Method of obtaining useful data for the determination of aortic stenosis (AD) or of the risk of suffering from AD or of the evolution of an AD comprising:

a) obtain an isolated biological sample from a subject, and

b) detecting and / or quantifying the expression product of a nucleotide sequence of an α-1-antichymotrypsin gene encoding an amino acid sequence having at least 50% identity with SEQ ID NO: 1, or a fragment thereof expression product, in the sample obtained in step (a).

Method according to claim 1, wherein the expression product or a fragment thereof, detected and / or quantified in step (b) encodes an amino acid sequence having at least 70% identity with SEQ ID NO: 1.

Method according to any of claims 1 or 2, wherein the expression product or a fragment thereof, detected and / or quantified in step (b) encodes the amino acid sequence SEQ ID NO: 1.

Method according to any of claims 1-3 which further comprises comparing the data obtained in (b) with standard values to find a significant deviation.

Method according to claim 4 which further comprises attributing the significant deviation to the presence of EA or the risk of suffering from AD in the subject of (a).

Method according to claims 1-5, wherein the biological sample from step (a) is a biological fluid.

7. Method according to claims 1-6, wherein the biological fluid is blood or serum or blood plasma.

8. Method according to claims 1-6, wherein the biological sample from step (a) comprises cells.

9. Method according to claims 1-6, wherein the biological sample from step (a) comprises a tissue. 10. A method according to any of claims 1-9, wherein the expression product, or a fragment thereof, of the nucleotide sequence of the α-1-antichymotrypsin gene is an amino acid sequence having at least 50% or at least one 70% identity with SEQ ID NO: 1, or SEQ ID NO: 1. 11. Method according to any one of claims 1-9, wherein the expression product is detected by PCR.

12. Method according to claim 10, wherein the amino acid sequence is detected by electrophoresis, immunoassay, chromatography, microarray technology and / or mass spectrometry.

13. Method according to claim 12 wherein the amino acid sequence is detected by liquid chromatography coupled to tandem mass spectrometry.

14. Use of the expression product of the α-1-anti-chymotrypsin gene or a fragment thereof, as a marker:

a) for the determination of the risk of suffering from AD,

b) to determine the presence of an EA, or

c) to predict the progression of an EA.

15. Use of an amino acid sequence that has at least 50% identity with SEQ ID NO: 1, or a fragment thereof, as a marker:

a) for the determination of the risk of suffering from AD,

b) to determine the presence of an EA, or

c) to predict the progression of an EA.

16. Use according to claim 15, wherein the amino acid sequence has at least 70% identity with SEQ ID NO: 1, or a fragment thereof.

17. Use according to any of claims 15 or 16, wherein the amino acid sequence is SEQ ID NO: 1, or a fragment thereof.
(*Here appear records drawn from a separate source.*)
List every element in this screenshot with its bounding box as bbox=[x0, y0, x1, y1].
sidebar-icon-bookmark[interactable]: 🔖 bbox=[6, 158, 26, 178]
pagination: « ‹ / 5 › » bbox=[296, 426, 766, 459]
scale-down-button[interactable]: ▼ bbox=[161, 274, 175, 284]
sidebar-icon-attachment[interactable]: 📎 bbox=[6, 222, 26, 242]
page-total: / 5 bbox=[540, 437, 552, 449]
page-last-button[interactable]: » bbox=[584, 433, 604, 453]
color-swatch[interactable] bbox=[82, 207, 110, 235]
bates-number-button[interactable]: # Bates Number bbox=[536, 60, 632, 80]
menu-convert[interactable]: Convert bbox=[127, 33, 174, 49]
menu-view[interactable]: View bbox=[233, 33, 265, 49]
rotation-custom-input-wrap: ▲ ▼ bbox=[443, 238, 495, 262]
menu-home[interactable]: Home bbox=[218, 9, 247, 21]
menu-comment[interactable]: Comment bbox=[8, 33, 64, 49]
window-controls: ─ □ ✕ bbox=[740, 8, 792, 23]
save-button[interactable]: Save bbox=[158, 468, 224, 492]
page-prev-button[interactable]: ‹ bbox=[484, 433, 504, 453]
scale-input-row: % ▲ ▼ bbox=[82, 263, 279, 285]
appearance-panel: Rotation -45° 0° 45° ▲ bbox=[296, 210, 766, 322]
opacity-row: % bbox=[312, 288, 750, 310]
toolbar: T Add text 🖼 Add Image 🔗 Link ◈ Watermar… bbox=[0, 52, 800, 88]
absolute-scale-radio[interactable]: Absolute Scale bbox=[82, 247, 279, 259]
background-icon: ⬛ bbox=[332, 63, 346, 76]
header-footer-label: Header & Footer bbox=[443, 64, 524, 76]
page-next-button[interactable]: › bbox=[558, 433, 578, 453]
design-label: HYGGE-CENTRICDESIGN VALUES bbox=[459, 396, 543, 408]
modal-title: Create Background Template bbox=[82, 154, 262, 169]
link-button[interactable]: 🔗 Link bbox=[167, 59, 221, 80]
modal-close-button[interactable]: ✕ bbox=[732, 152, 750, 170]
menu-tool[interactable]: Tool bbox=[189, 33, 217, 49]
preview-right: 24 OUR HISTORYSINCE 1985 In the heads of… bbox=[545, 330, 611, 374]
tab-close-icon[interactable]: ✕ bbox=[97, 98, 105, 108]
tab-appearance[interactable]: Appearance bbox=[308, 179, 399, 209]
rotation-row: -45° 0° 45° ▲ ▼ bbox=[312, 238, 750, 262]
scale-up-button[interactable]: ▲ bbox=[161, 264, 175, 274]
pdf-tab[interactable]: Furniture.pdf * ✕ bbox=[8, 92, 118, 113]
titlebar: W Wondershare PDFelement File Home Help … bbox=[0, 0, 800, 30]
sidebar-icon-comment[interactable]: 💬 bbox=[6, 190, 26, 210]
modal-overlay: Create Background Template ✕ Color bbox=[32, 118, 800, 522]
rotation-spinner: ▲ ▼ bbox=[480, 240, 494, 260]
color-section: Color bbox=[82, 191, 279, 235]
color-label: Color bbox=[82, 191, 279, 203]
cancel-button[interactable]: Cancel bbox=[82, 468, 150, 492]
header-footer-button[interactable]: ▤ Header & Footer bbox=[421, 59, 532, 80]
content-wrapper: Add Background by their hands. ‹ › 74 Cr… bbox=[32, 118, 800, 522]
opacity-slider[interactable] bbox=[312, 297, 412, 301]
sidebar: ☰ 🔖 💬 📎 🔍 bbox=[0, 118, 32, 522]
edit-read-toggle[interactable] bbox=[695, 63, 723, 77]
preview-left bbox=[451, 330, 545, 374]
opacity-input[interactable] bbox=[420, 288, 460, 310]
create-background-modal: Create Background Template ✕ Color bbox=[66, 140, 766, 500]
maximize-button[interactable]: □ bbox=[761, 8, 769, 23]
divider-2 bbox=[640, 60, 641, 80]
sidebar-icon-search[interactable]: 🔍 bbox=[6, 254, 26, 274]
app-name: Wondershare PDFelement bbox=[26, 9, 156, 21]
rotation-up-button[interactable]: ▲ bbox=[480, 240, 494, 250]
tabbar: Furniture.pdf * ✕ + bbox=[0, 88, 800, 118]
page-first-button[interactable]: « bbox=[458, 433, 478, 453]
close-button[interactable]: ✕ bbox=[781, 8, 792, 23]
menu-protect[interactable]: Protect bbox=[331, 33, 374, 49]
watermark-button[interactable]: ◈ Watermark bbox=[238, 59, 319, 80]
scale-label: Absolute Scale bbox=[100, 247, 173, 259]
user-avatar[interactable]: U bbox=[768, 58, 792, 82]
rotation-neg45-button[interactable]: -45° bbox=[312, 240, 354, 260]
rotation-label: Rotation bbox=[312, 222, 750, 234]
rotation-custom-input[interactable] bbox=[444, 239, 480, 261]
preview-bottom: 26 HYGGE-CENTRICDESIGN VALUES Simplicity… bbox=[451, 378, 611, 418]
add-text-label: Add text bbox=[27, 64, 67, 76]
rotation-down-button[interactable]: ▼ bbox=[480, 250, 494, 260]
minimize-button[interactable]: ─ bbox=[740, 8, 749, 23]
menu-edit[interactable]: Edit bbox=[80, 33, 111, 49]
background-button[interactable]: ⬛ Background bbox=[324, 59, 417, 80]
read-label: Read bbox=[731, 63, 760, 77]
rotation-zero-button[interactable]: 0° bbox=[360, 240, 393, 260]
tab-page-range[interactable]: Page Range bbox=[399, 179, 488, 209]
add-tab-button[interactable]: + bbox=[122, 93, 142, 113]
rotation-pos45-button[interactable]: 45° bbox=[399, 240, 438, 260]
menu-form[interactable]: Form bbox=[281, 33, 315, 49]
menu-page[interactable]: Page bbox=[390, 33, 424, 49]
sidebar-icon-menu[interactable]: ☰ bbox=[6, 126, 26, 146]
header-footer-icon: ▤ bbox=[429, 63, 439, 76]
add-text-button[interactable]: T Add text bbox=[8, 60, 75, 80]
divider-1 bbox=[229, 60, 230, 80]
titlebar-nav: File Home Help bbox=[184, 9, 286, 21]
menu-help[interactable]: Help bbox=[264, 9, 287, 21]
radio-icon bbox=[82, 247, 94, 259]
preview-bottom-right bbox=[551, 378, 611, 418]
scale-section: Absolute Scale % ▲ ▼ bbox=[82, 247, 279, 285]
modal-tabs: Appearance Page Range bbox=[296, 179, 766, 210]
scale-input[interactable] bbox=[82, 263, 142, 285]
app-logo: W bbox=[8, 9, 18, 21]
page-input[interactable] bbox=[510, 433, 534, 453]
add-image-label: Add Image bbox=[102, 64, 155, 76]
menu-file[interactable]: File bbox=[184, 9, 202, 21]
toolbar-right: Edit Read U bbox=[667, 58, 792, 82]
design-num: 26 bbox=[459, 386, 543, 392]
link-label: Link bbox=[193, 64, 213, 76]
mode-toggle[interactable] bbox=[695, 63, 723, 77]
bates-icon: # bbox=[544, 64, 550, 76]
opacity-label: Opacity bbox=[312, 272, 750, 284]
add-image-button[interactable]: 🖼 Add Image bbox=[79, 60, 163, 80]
18. Use of a kit comprising primers and / or probes that hybridize with the sequence of an α-1-antichymotrypsin gene encoding an amino acid sequence having at least 50% or at least 70% identity with SEQ ID NO: 1, or coding for SEQ ID NO: 1, to determine the risk of having EA or to determine the presence of an EA or to predict the progression of an EA, in an isolated biological sample.
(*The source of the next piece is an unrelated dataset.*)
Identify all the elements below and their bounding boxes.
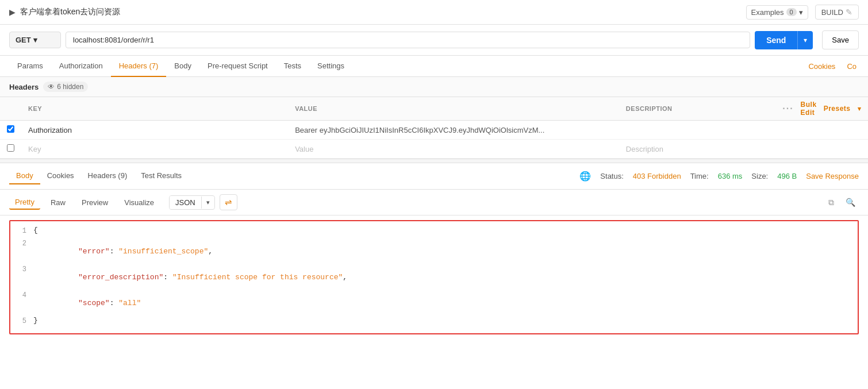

19. Use of a kit comprising antibodies capable of binding to an amino acid sequence that has at least 50% or at least 70% identity with SEQ ID NO: 1, or that codes for SEQ ID NO: 1, or a fragment thereof, to determine the risk of suffering from AD or to determine the presence of an AD or to predict the progression of an AD, in an isolated biological sample.